Whose brainchild is “Click It or Ticket”? I wish I knew; I’d send him a dozen black roses. Whenever I drive past a highway sign heralding this admonition, I’m tempted to unbuckle my seatbelt in protest against being governed by people whose artlessness is exceeded only by their arrogance.
The weedlike spread of “Click It or Ticket” caused me to reflect on how deeply public policy is shaped by ideas (I use this term loosely) that gain currency only because they are expressed alliteratively or in rhyme.
Consider:
“Merger mania.”
Pundits and politicians love this catchphrase. It’s so clever, so alliterative, that it must be descriptive. If two or more mergers happen to be announced within a week of each other, the news media seem compelled to explain the trend as “merger mania.”
Do the countless people who use this term ever pause to think about its meaning? A “mania” is a crazed obsession — a mindless and intense, if temporary, passion. Is it likely that businesses choose to merge with each other out of irrational, maniacal urges? I doubt it. There’s nothing like having millions of your own dollars at stake to focus your mind on reality and to encourage you to think rationally.
It is true that many mergers fail. But this fact is evidence only of humans’ inability to foresee the future perfectly and of the intensity of market competition, not of any mania that inspired the mergers.
It’s also true that mergers sometimes occur in clusters. For example, there were genuine increases in merger activity during the 1890s, the 1960s, and the 1980s. Describing such clusters of merger activity as “manias” suggests that they resulted more from a mindless herd like instinct than from a thoughtful recognition of systematic economic or regulatory changes that make merging a more attractive option.
To those who sincerely believe in merger mania, I have a sure-fire recipe for personal riches: sell the stock of merging firms short. Firms managed by maniacs will surely fail.
“Crony capitalism”
A representative definition is found in the on-line encyclopedia Wikipedia: “Crony capitalism is a variant of capitalism in which the opportunity to open or succeed in business is heavily dependent on one’s connections. This results in business decisions being powerfully influenced by business friendships and family ties rather than by impersonal market forces.”
Whatever such a system of privilege is called, it ain’t capitalism.
In both theory and practice capitalism results from private property rights and freedom of contract. It is emphatically not a system of privileges and connections. Any system driven by privileges and connections is infected with restraints on the ability of property owners — as investors, workers, and consumers — to make those decisions that suit them best. To the extent that a mafia (or any other organization specializing in the use of coercion) extracts concessions from businesses, threatens consumers, or otherwise interferes with voluntary trades among consenting adults, extortionate violence replaces peaceful capitalism.

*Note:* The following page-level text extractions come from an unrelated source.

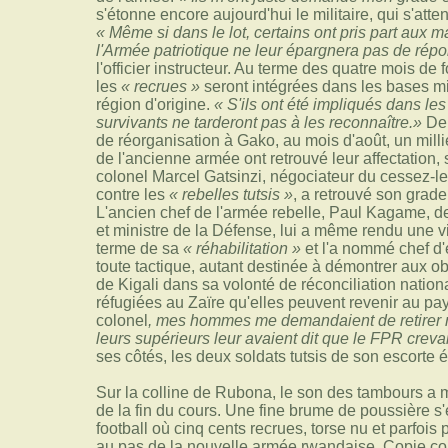
s'étonne encore aujourd'hui le militaire, qui s'atten
« Même si dans le lot, certains ont pris part aux mas
l'Armée patriotique ne leur épargnera pas de répo
l'officier instructeur. Au terme des quatre mois d
les
« recrues »
seront intégrées dans les bases mi
région d'origine.
« S'ils ont été impliqués dans l
survivants ne tarderont pas à les reconnaître.»
Dep
de réorganisation à Gako, au mois d'août, un millier
de l'ancienne armée ont retrouvé leur affectation,
colonel Marcel Gatsinzi, négociateur du cessez-le-
contre les
« rebelles tutsis »
, a retrouvé son grad
L'ancien chef de l'armée rebelle, Paul Kagame, 
et ministre de la Défense, lui a même rendu une v
terme de sa
« réhabilitation »
et l'a nommé chef d'
toute tactique, autant destinée à démontrer aux o
de Kigali dans sa volonté de réconciliation nation
réfugiées au Zaïre qu'elles peuvent revenir au pa
colonel
, mes hommes me demandaient de retirer m
leurs supérieurs leur avaient dit que le FPR creva
ses côtés, les deux soldats tutsis de son escorte éc
Sur la colline de Rubona, le son des tambours a 
de la fin du cours. Une fine brume de poussière s'
football où cinq cents recrues, torse nu et parfois p
au pas de la nouvelle armée rwandaise. Copie co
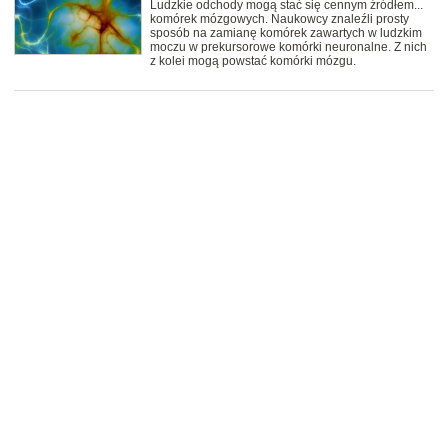
Ludzkie odchody mogą stać się cennym źródłem...
komórek mózgowych. Naukowcy znaleźli prosty
sposób na zamianę komórek zawartych w ludzkim
moczu w prekursorowe komórki neuronalne. Z nich
z kolei mogą powstać komórki mózgu.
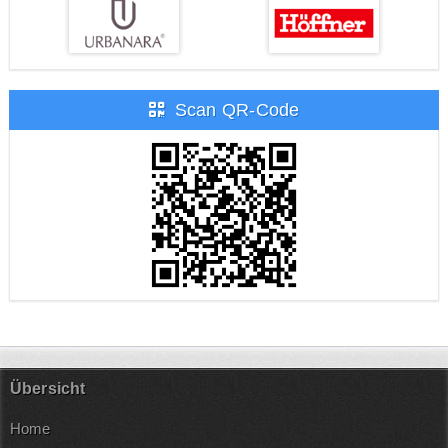
Scan QR-Code
Übersicht
Home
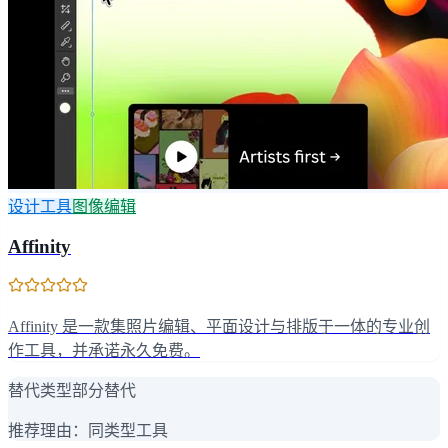
设计工具
图像编辑
Affinity
Affinity 是一款集照片编辑、平面设计与排版于一体的专业创
作工具，并承诺永久免费。
替代类型
部分替代
推荐理由：
同类型工具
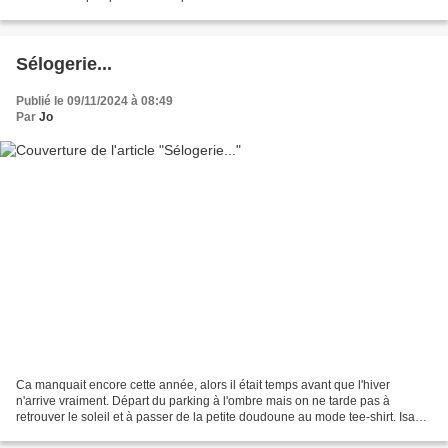
aller vers le couloir...
Sélogerie...
Publié le 09/11/2024 à 08:49
Par
Jo
Ca manquait encore cette année, alors il était temps avant que l'hiver
n'arrive vraiment. Départ du parking à l'ombre mais on ne tarde pas à
retrouver le soleil et à passer de la petite doudoune au mode tee-shirt. Isa
découvre l'endroit. Et est prête...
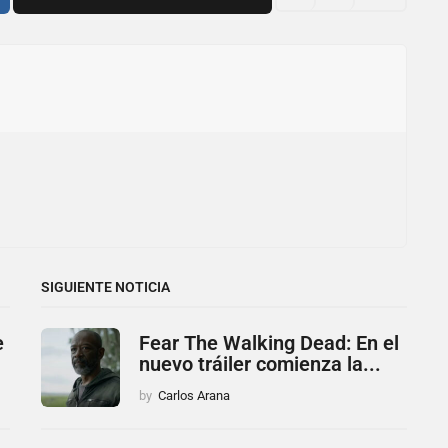
SIGUIENTE NOTICIA
e
Fear The Walking Dead: En el
nuevo tráiler comienza la...
by
Carlos Arana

Many of those who chatter and write about “crony capitalism” use this term to explain Russia’s continuing economic woes. But those observers mistake the absence of a powerful central government for capitalism. While it’s true that capitalism thrives most vigorously when a central government’s powers are few and constitutionally restrained, the absence of government-sponsored tyranny is not a sufficient condition for capitalism to exist. If a society’s legal system, mores, norms, and customs permit oligarchs or gangsters to expropriate the wealth of innocent people or to interfere with their opportunities, the resulting economic system is as far from capitalism as any economic system can be. Calling a system of extortion and cronyism “capitalism” doesn’t make it capitalism, any more than calling a ragweed a rose makes it a beautiful, sweet-smelling flower.
“Digital divide”
Nothing energizes the political Left like material differences that separate people. Such differences — regardless of their source, their trend, or even their reality — are the supreme justification for state action. They are the acid that instantly dissolves objections to regulation and taxation. So the Left seizes greedily upon any and all allegations of such differences. And when such an allegation is available in a pithy, alliterative package, it is simply irresistible.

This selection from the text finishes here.